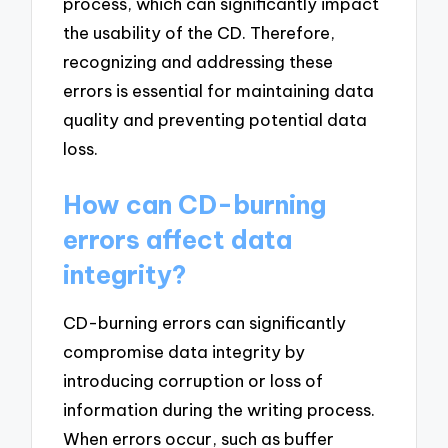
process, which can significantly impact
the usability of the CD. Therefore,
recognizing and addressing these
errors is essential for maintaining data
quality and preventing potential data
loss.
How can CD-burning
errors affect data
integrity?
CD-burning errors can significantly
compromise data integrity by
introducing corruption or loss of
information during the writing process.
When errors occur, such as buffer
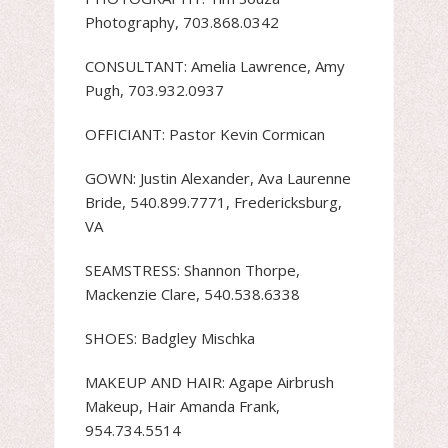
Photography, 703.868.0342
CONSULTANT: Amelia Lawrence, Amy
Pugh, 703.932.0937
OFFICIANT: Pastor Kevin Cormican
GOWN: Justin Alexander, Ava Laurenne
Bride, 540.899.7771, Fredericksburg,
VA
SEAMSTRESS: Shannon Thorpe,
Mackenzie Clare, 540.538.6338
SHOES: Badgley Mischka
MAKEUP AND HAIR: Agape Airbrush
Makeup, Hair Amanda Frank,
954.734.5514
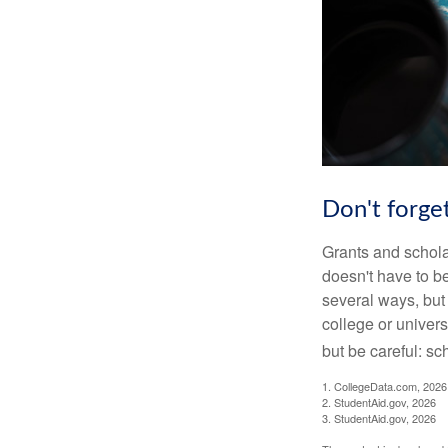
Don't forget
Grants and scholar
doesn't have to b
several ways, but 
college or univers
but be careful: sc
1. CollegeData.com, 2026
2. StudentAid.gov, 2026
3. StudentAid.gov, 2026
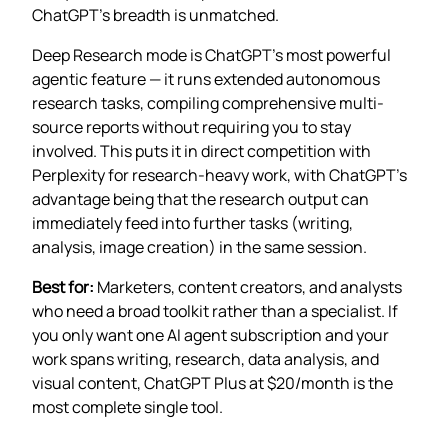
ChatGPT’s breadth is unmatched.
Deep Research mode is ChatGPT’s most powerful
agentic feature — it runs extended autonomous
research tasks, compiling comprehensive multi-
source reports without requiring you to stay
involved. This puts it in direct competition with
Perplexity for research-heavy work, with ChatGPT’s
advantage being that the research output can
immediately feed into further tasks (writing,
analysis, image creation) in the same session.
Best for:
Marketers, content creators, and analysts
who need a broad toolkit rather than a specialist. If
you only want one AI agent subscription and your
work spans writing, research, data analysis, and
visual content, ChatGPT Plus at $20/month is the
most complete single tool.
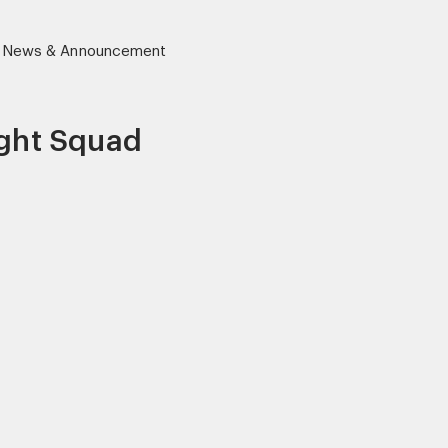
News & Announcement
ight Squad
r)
───
**Task requirements**: From the line with "work spans writing, research, data" through the end of the listing, write out every line exactly, leaving out the pictures.

**Solution**:
work spans writing, research, data analysis, and
visual content, ChatGPT Plus at $20/month is the
most complete single tool.
News & Announcement
ight Squad
r)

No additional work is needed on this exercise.